→ **To do**: With no images included, output each entry below exactly as it appears.

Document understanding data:
Start of Block

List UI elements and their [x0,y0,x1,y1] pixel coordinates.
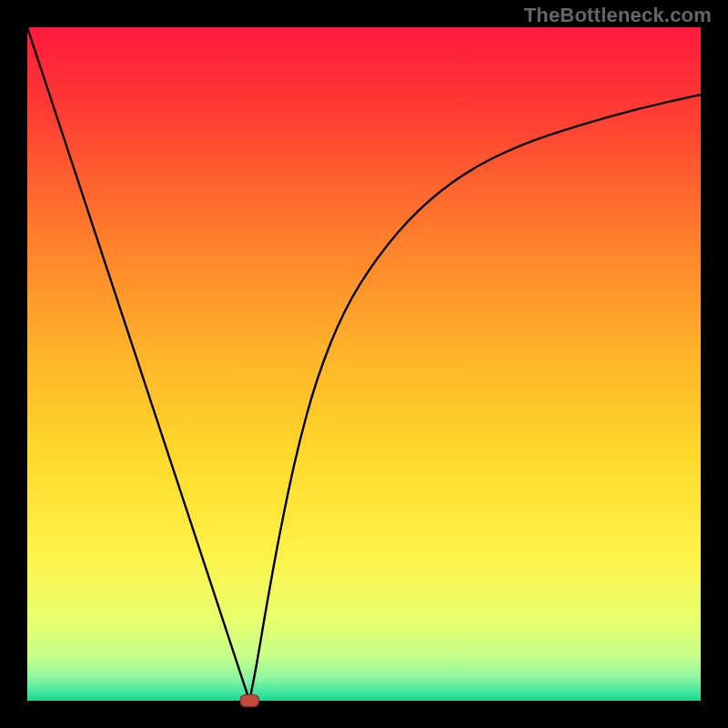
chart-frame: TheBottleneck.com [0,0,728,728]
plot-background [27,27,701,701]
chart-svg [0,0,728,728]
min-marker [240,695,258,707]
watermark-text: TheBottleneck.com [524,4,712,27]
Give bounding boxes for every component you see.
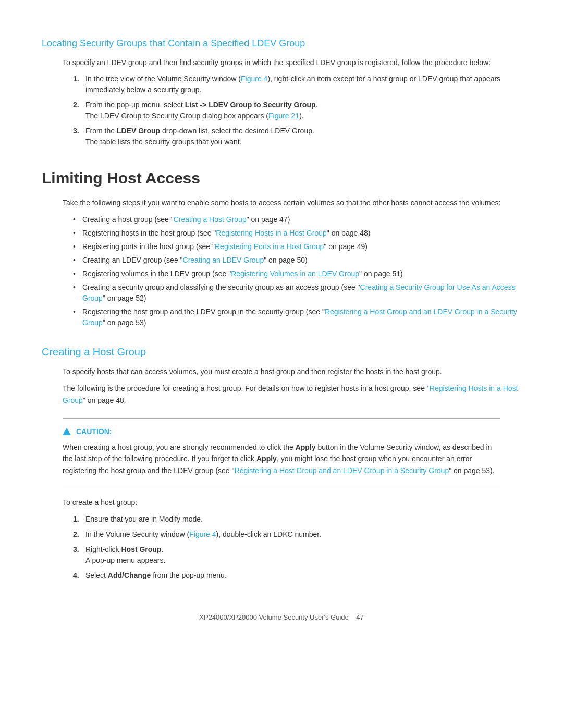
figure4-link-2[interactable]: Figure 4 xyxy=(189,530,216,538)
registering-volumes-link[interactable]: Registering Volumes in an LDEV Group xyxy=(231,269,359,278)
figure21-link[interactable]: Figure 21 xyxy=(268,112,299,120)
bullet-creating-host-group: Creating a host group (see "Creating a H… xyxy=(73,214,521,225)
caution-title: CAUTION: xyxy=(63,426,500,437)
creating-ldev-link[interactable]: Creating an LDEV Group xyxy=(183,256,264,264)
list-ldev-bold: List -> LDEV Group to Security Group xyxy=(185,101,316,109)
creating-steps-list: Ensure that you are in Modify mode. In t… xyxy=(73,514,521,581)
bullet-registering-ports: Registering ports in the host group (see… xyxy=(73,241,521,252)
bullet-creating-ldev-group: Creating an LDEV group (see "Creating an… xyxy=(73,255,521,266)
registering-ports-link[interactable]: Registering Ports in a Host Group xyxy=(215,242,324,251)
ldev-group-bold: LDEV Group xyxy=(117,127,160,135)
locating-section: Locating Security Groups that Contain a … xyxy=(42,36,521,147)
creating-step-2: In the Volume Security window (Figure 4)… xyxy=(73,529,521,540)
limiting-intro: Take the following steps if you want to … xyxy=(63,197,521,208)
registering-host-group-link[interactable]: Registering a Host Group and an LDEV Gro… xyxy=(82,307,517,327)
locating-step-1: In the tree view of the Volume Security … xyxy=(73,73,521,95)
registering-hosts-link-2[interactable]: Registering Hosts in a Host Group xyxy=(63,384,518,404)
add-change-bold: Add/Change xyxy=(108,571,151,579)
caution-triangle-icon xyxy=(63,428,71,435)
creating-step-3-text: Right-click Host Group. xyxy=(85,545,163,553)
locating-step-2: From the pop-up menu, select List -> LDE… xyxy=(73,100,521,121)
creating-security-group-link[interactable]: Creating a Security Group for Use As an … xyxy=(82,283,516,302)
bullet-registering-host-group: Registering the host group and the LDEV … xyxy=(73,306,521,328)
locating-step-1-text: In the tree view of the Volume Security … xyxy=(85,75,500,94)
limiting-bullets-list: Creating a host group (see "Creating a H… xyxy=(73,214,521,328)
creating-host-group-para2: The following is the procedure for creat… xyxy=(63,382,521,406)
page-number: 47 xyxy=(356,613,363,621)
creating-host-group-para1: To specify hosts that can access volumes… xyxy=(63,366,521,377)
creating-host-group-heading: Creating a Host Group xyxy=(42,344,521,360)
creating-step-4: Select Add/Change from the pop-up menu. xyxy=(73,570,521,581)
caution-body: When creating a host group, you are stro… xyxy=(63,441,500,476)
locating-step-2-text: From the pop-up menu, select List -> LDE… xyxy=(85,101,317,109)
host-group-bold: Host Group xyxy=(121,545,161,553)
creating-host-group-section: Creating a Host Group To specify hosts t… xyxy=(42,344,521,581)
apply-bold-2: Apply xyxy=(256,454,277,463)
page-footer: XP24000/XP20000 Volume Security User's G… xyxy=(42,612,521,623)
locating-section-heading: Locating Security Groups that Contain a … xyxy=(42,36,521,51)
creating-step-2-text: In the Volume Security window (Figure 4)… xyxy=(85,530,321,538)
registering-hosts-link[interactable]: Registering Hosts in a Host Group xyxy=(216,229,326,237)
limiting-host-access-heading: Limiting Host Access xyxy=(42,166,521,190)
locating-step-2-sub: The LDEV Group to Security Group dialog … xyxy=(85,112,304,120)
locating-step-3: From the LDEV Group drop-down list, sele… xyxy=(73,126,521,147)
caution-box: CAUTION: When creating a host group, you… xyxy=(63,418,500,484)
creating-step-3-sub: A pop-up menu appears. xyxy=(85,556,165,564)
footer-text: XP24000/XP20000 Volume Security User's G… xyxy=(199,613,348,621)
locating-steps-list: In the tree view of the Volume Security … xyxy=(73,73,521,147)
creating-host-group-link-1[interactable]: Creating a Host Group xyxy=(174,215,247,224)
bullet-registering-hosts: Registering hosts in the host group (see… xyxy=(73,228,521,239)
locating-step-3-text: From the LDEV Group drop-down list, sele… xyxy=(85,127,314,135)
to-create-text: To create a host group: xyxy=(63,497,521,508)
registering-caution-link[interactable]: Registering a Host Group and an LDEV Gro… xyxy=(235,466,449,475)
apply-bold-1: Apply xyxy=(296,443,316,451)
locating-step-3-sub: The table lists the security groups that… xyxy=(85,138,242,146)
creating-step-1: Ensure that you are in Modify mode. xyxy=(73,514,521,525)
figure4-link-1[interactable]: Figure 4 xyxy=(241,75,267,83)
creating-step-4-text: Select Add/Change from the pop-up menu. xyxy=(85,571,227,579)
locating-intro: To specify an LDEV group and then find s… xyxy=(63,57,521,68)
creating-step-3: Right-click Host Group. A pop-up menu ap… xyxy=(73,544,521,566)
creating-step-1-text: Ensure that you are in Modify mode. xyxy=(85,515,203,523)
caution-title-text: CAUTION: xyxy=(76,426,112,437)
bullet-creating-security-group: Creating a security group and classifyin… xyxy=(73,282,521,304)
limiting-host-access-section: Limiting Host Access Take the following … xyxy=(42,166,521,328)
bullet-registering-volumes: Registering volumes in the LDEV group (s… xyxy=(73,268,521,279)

End of Block

→ **Solution for this task**:
List UI elements and their [x0,y0,x1,y1] pixel coordinates.
chart-frame: TheBottleneck.com [0,0,728,728]
plot-background [27,27,701,701]
chart-svg [0,0,728,728]
min-marker [240,695,258,707]
watermark-text: TheBottleneck.com [524,4,712,27]
Give bounding boxes for every component you see.
figure4-link-2[interactable]: Figure 4 xyxy=(189,530,216,538)
registering-volumes-link[interactable]: Registering Volumes in an LDEV Group xyxy=(231,269,359,278)
figure21-link[interactable]: Figure 21 xyxy=(268,112,299,120)
bullet-creating-host-group: Creating a host group (see "Creating a H… xyxy=(73,214,521,225)
caution-title: CAUTION: xyxy=(63,426,500,437)
creating-ldev-link[interactable]: Creating an LDEV Group xyxy=(183,256,264,264)
list-ldev-bold: List -> LDEV Group to Security Group xyxy=(185,101,316,109)
creating-steps-list: Ensure that you are in Modify mode. In t… xyxy=(73,514,521,581)
bullet-registering-ports: Registering ports in the host group (see… xyxy=(73,241,521,252)
bullet-creating-ldev-group: Creating an LDEV group (see "Creating an… xyxy=(73,255,521,266)
registering-ports-link[interactable]: Registering Ports in a Host Group xyxy=(215,242,324,251)
ldev-group-bold: LDEV Group xyxy=(117,127,160,135)
locating-section: Locating Security Groups that Contain a … xyxy=(42,36,521,147)
creating-step-2: In the Volume Security window (Figure 4)… xyxy=(73,529,521,540)
limiting-intro: Take the following steps if you want to … xyxy=(63,197,521,208)
registering-host-group-link[interactable]: Registering a Host Group and an LDEV Gro… xyxy=(82,307,517,327)
locating-step-1: In the tree view of the Volume Security … xyxy=(73,73,521,95)
registering-hosts-link-2[interactable]: Registering Hosts in a Host Group xyxy=(63,384,518,404)
add-change-bold: Add/Change xyxy=(108,571,151,579)
caution-triangle-icon xyxy=(63,428,71,435)
creating-step-3-text: Right-click Host Group. xyxy=(85,545,163,553)
locating-step-2: From the pop-up menu, select List -> LDE… xyxy=(73,100,521,121)
creating-security-group-link[interactable]: Creating a Security Group for Use As an … xyxy=(82,283,516,302)
bullet-registering-host-group: Registering the host group and the LDEV … xyxy=(73,306,521,328)
locating-step-1-text: In the tree view of the Volume Security … xyxy=(85,75,500,94)
limiting-bullets-list: Creating a host group (see "Creating a H… xyxy=(73,214,521,328)
creating-host-group-para2: The following is the procedure for creat… xyxy=(63,382,521,406)
page-number: 47 xyxy=(356,613,363,621)
creating-host-group-para1: To specify hosts that can access volumes… xyxy=(63,366,521,377)
creating-host-group-heading: Creating a Host Group xyxy=(42,344,521,360)
creating-step-4: Select Add/Change from the pop-up menu. xyxy=(73,570,521,581)
caution-body: When creating a host group, you are stro… xyxy=(63,441,500,476)
locating-step-2-text: From the pop-up menu, select List -> LDE… xyxy=(85,101,317,109)
host-group-bold: Host Group xyxy=(121,545,161,553)
creating-host-group-section: Creating a Host Group To specify hosts t… xyxy=(42,344,521,581)
apply-bold-2: Apply xyxy=(256,454,277,463)
page-footer: XP24000/XP20000 Volume Security User's G… xyxy=(42,612,521,623)
locating-section-heading: Locating Security Groups that Contain a … xyxy=(42,36,521,51)
creating-step-2-text: In the Volume Security window (Figure 4)… xyxy=(85,530,321,538)
registering-hosts-link[interactable]: Registering Hosts in a Host Group xyxy=(216,229,326,237)
limiting-host-access-heading: Limiting Host Access xyxy=(42,166,521,190)
locating-step-2-sub: The LDEV Group to Security Group dialog … xyxy=(85,112,304,120)
locating-step-3: From the LDEV Group drop-down list, sele… xyxy=(73,126,521,147)
caution-box: CAUTION: When creating a host group, you… xyxy=(63,418,500,484)
creating-step-3-sub: A pop-up menu appears. xyxy=(85,556,165,564)
footer-text: XP24000/XP20000 Volume Security User's G… xyxy=(199,613,348,621)
locating-steps-list: In the tree view of the Volume Security … xyxy=(73,73,521,147)
creating-host-group-link-1[interactable]: Creating a Host Group xyxy=(174,215,247,224)
bullet-registering-hosts: Registering hosts in the host group (see… xyxy=(73,228,521,239)
locating-step-3-text: From the LDEV Group drop-down list, sele… xyxy=(85,127,314,135)
to-create-text: To create a host group: xyxy=(63,497,521,508)
registering-caution-link[interactable]: Registering a Host Group and an LDEV Gro… xyxy=(235,466,449,475)
apply-bold-1: Apply xyxy=(296,443,316,451)
locating-step-3-sub: The table lists the security groups that… xyxy=(85,138,242,146)
creating-step-1: Ensure that you are in Modify mode. xyxy=(73,514,521,525)
figure4-link-1[interactable]: Figure 4 xyxy=(241,75,267,83)
creating-step-4-text: Select Add/Change from the pop-up menu. xyxy=(85,571,227,579)
locating-intro: To specify an LDEV group and then find s… xyxy=(63,57,521,68)
creating-step-3: Right-click Host Group. A pop-up menu ap… xyxy=(73,544,521,566)
creating-step-1-text: Ensure that you are in Modify mode. xyxy=(85,515,203,523)
caution-title-text: CAUTION: xyxy=(76,426,112,437)
bullet-creating-security-group: Creating a security group and classifyin… xyxy=(73,282,521,304)
limiting-host-access-section: Limiting Host Access Take the following … xyxy=(42,166,521,328)
bullet-registering-volumes: Registering volumes in the LDEV group (s… xyxy=(73,268,521,279)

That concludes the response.